If something happens when I am out of the room, it is my fault, not theirs. I apologize for leaving them alone and we can all move on. There is no need to blame or punish the kids. No matter how hard you try, you can't be sure that you have gun-proofed your child so you can comfortably leave the child alone with it. Locking up the gun is the better option.

Do you expect your toddler to know better even when he has proven he does not?

******************

Before you tell me, Your children are going to grow up not knowing that hitting is wrong... I assure you, they already know it is wrong. Even now, at such young ages, never having been punished, never having been forced to say sorry, both of my kids will freely and genuinely apologize to one another after an altercation. It is a beautiful thing.

5 comments:

  1. I adore your posts! Every single one is so full of wisdom and brings such delight to me. <3

    When my daughter was 6 months old, our pediatrician gave me a copy of TTUAC because he could tell she was strong willed. Um, yeah. I filed a complaint and changed peds. But the good thing is that it made me reevaluate much that I had been taught and ultimately led me to respectful, gentle parenting. :)

    Thank you so much for advocating for peaceful families! <3

    ReplyDelete
  2. Ugh, I came across their website once and was horrified by just about everything I read there. I don't think I could get through their book. The biggest problem I see with "gun training" is that they aren't teaching their child how to be safe around guns. They are teaching their children that if mom or dad sees them touch a gun, they're in trouble. What happens if they end up in a room alone with a gun one day with no chance that mom or dad will see them? It reminds me of a story in a book I read (Naomi Aldort or Alfie Kohn I believe), where the author described two kids. One is told never to go to the creek behind the house under any circumstances, and the other is asked to come find a parent when she wants to go to the creek. The first kid is not given any information about how to be safe around the creek but probably still wants to go, while the second is shown how to be safe and can go whenever she wants so has no reason to sneak off anyway.

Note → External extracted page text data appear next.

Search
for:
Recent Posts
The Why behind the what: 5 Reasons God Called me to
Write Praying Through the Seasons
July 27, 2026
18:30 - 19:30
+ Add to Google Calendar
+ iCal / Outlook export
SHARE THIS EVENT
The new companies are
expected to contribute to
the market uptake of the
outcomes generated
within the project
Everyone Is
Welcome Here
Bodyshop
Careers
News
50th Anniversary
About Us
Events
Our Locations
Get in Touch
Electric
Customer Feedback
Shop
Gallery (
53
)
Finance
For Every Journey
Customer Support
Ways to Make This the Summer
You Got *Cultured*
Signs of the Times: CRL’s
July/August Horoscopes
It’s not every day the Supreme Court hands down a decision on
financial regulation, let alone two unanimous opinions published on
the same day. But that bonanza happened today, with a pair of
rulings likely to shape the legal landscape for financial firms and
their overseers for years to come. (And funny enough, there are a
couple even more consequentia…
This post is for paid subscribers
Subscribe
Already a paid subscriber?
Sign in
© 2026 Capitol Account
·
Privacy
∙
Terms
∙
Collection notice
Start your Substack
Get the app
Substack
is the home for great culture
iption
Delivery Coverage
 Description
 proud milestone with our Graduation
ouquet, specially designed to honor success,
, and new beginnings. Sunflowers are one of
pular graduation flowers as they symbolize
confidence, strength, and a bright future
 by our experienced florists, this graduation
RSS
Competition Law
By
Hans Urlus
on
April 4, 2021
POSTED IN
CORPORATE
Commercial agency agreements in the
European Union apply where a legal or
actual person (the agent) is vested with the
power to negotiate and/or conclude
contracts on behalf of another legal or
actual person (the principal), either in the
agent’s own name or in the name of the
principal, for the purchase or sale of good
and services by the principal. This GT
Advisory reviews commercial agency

    Anyway, sorry for the tangent, it's just one of those things that hits on a nerve with me. I completely agree with your point of view. We are the parents for a reason. I will sometimes leave my daughters for a minute or two too (1 and almost 4), but like you I judge their moods and what they're doing/playing with at the time.

    ReplyDelete
  3. Gun-proofing a child? Seriously? They wrote a book with stuff like that? I almost want to read it just for the laughs.
    But on a more serious note, that is wrong on so many levels and you point them out very well in your post. Thank you!

    ReplyDelete
  4. I love this post. Have commented twice and each time my comment got wiped out!! So third time lucky summary - I totally agree with you - when something happens between my two young children, it really is my fault and not theirs. I have to keep them safe rather than allow something to happen and dish out punishments. I heard Dayna Martin say something like this a while ago and it has really helped me, especially when others have tried to tell me that I should punish/lecture my older child for kicking, biting, pinching etc I have to know that it's age appropriate and work with her to keep them both at ease. 'That book' is so warped, I wish them and all exposed to the book, a magnificent flash of Divine inspiration on gentle parenting.

    ReplyDelete
  5. @Dulce, What?!! Your doctor actually gave you that book? I am in shock. It literally gave me nightmares.

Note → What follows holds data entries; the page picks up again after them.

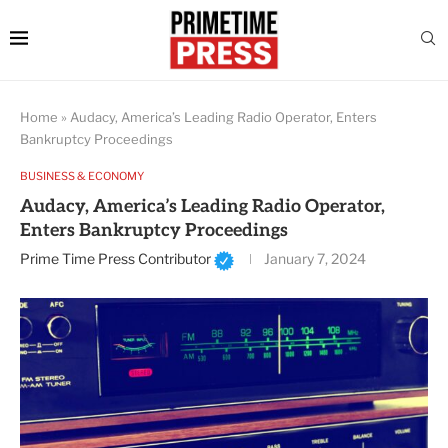
Home
»
Audacy, America’s Leading Radio Operator, Enters
Bankruptcy Proceedings
BUSINESS & ECONOMY
Audacy, America’s Leading Radio Operator,
Enters Bankruptcy Proceedings
Prime Time Press Contributor
January 7, 2024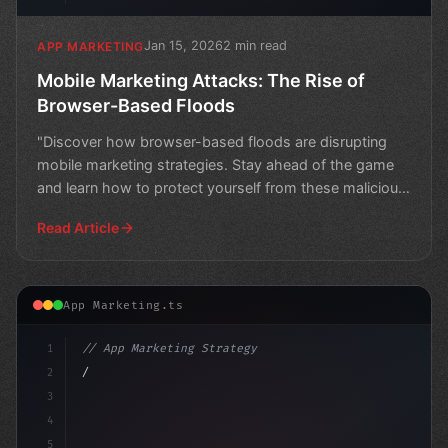
Jan 15, 2026
2 min read
APP MARKETING
Mobile Marketing Attacks: The Rise of
Browser-Based Floods
"Discover how browser-based floods are disrupting
mobile marketing strategies. Stay ahead of the game
and learn how to protect yourself from these malicious
att
Read Article
App Marketing.ts
1
// App Marketing Strategy
2
// Mastering Mobile Marketing: Unlocking In...
3
4
"keyword"
>const marketin
5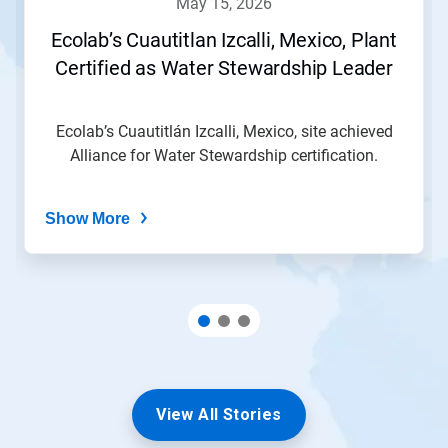
may 15, 2026
or
jump
Ecolab’s Cuautitlan Izcalli, Mexico, Plant
to
Certified as Water Stewardship Leader
a
slide
with
the
Ecolab’s Cuautitlán Izcalli, Mexico, site achieved
slide
Alliance for Water Stewardship certification.
dots.
Show More
View All Stories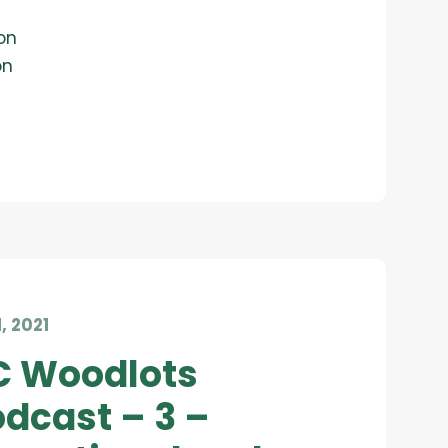
on
on
1, 2021
C Woodlots
dcast – 3 –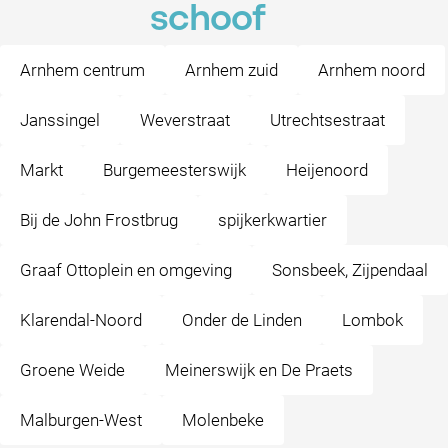
schoof
Arnhem centrum
Arnhem zuid
Arnhem noord
Janssingel
Weverstraat
Utrechtsestraat
Markt
Burgemeesterswijk
Heijenoord
Bij de John Frostbrug
spijkerkwartier
Graaf Ottoplein en omgeving
Sonsbeek, Zijpendaal
Klarendal-Noord
Onder de Linden
Lombok
Groene Weide
Meinerswijk en De Praets
Malburgen-West
Molenbeke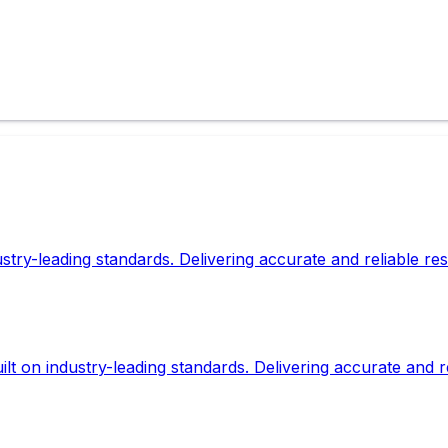
dustry-leading standards. Delivering accurate and reliable r
lt on industry-leading standards. Delivering accurate and r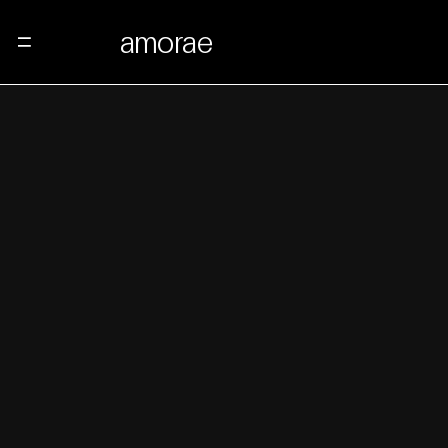
amorae
Menu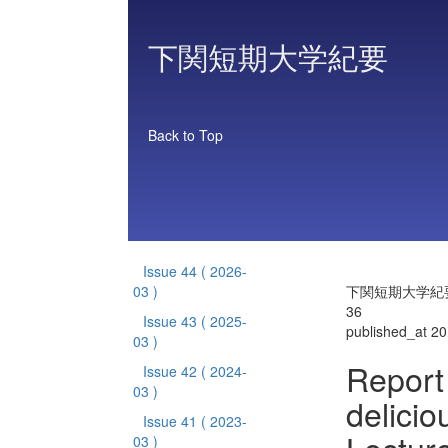
下関短期大学紀要
Back to Top
Issue 44
( 2026-
03 )
下関短期大学紀要 
36
Issue 43
( 2025-
published_at 2
03 )
Report 
Issue 42
( 2024-
03 )
delicio
Issue 41
( 2023-
03 )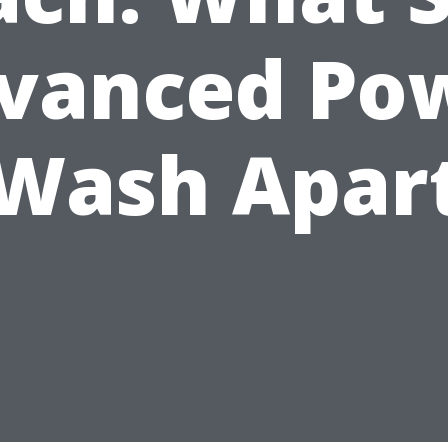
vanced Po
Wash Apar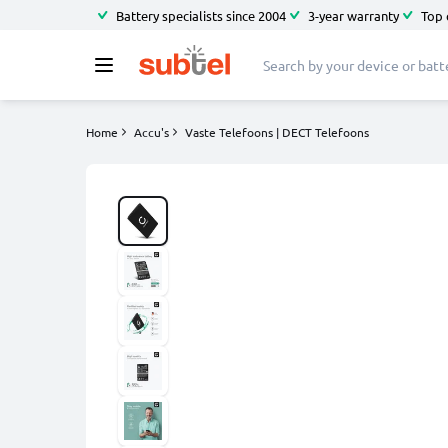
Battery specialists since 2004
3-year warranty
Top 
Home
Accu's
Vaste Telefoons | DECT Telefoons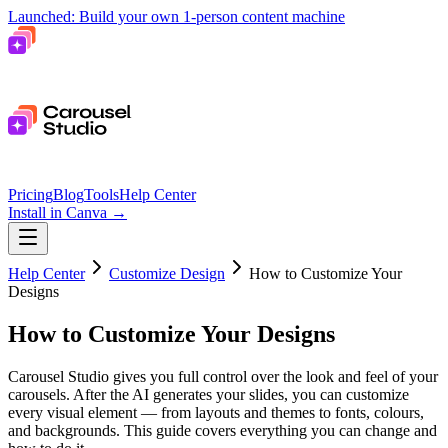
Launched: Build your own 1-person content machine
Pricing
Blog
Tools
Help Center
Install in Canva
→
Help Center
Customize Design
How to Customize Your
Designs
How to Customize Your Designs
Carousel Studio gives you full control over the look and feel of your
carousels. After the AI generates your slides, you can customize
every visual element — from layouts and themes to fonts, colours,
and backgrounds. This guide covers everything you can change and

    @Lindsay, Exactly. Child-training doesn't "work" for exactly that reason. Kids learn what not to do in front of you. That is dangerous.

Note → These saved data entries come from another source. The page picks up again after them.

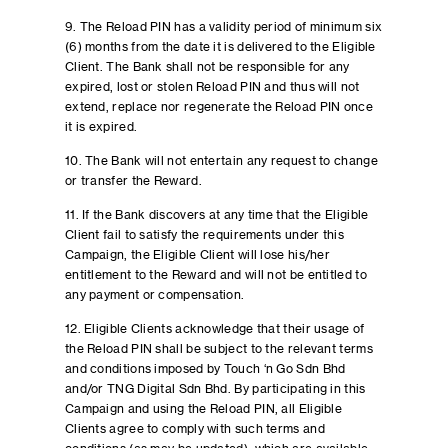
9. The Reload PIN has a validity period of minimum six
(6) months from the date it is delivered to the Eligible
Client. The Bank shall not be responsible for any
expired, lost or stolen Reload PIN and thus will not
extend, replace nor regenerate the Reload PIN once
it is expired.
10. The Bank will not entertain any request to change
or transfer the Reward.
11. If the Bank discovers at any time that the Eligible
Client fail to satisfy the requirements under this
Campaign, the Eligible Client will lose his/her
entitlement to the Reward and will not be entitled to
any payment or compensation.
12. Eligible Clients acknowledge that their usage of
the Reload PIN shall be subject to the relevant terms
and conditions imposed by Touch ‘n Go Sdn Bhd
and/or TNG Digital Sdn Bhd. By participating in this
Campaign and using the Reload PIN, all Eligible
Clients agree to comply with such terms and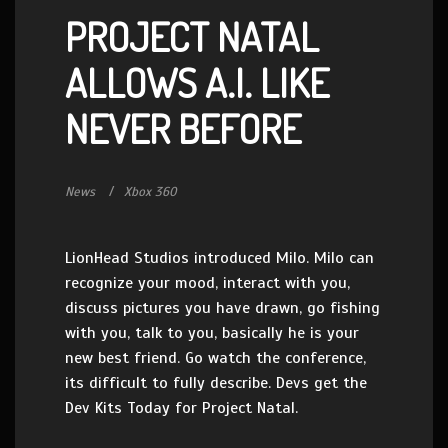
PROJECT NATAL
ALLOWS A.I. LIKE
NEVER BEFORE
News
Xbox 360
LionHead Studios introduced Milo. Milo can
recognize your mood, interact with you,
discuss pictures you have drawn, go fishing
with you, talk to you, basically he is your
new best friend. Go watch the conference,
its difficult to fully describe. Devs get the
Dev Kits Today for Project Natal.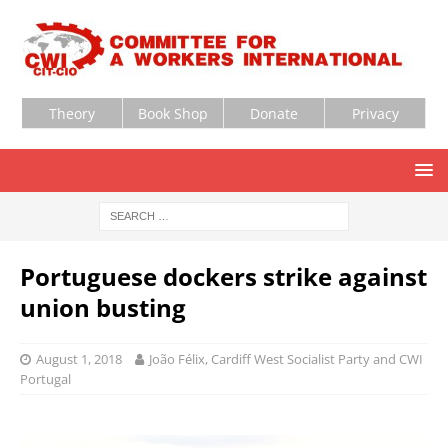
Theory
Book Shop
Donate
Privacy
Portuguese dockers strike against
union busting
August 1, 2018
João Félix, Cardiff West Socialist Party and CWI
Portugal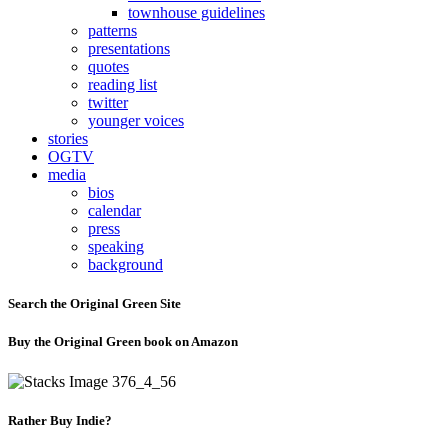
townhouse guidelines
patterns
presentations
quotes
reading list
twitter
younger voices
stories
OGTV
media
bios
calendar
press
speaking
background
Search the Original Green Site
Buy the Original Green book on Amazon
Rather Buy Indie?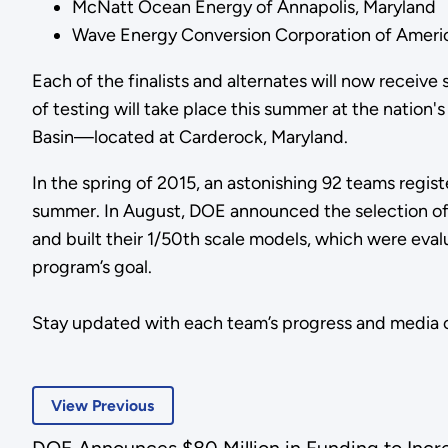
McNatt Ocean Energy of Annapolis, Maryland
Wave Energy Conversion Corporation of Americ
Each of the finalists and alternates will now receiv
of testing will take place this summer at the nati
Basin—located at Carderock, Maryland.
In the spring of 2015, an astonishing 92 teams regi
summer. In August, DOE announced the selection of 2
and built their 1/50th scale models, which were evalu
program’s goal.
Stay updated with each team’s progress and media
View Previous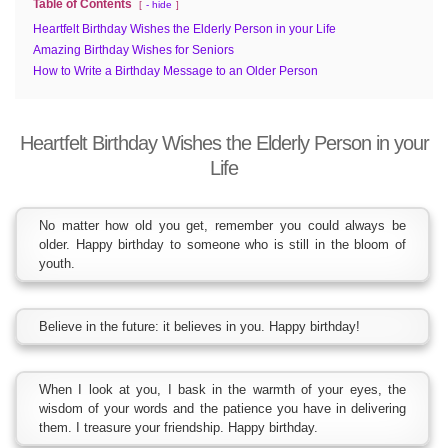
Table of Contents
- hide
Heartfelt Birthday Wishes the Elderly Person in your Life
Amazing Birthday Wishes for Seniors
How to Write a Birthday Message to an Older Person
Heartfelt Birthday Wishes the Elderly Person in your
Life
No matter how old you get, remember you could always be
older. Happy birthday to someone who is still in the bloom of
youth.
Believe in the future: it believes in you. Happy birthday!
When I look at you, I bask in the warmth of your eyes, the
wisdom of your words and the patience you have in delivering
them. I treasure your friendship. Happy birthday.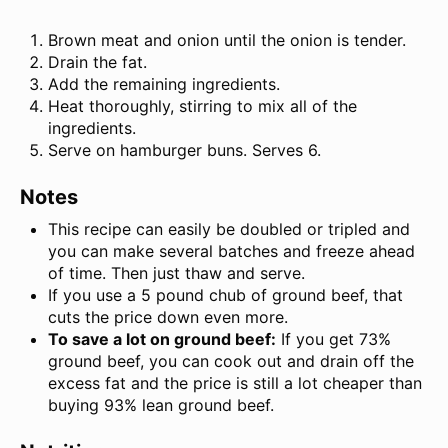
Brown meat and onion until the onion is tender.
Drain the fat.
Add the remaining ingredients.
Heat thoroughly, stirring to mix all of the
ingredients.
Serve on hamburger buns. Serves 6.
Notes
This recipe can easily be doubled or tripled and
you can make several batches and freeze ahead
of time. Then just thaw and serve.
If you use a 5 pound chub of ground beef, that
cuts the price down even more.
To save a lot on ground beef:
If you get 73%
ground beef, you can cook out and drain off the
excess fat and the price is still a lot cheaper than
buying 93% lean ground beef.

    @Brave New Life, Another thing I will never forget from the book: If your child doesn't potty-train fast enough, just clean him at each diaper change by hosing him off with cold water from the garden hose. It's seriously abusive.

    @Terri, So annoying when you type a comment and it gets wiped out! Thanks for hanging in there though. :) I wish the same thing for people who can't see the insanity in that book. My heart breaks for children who are raised that way.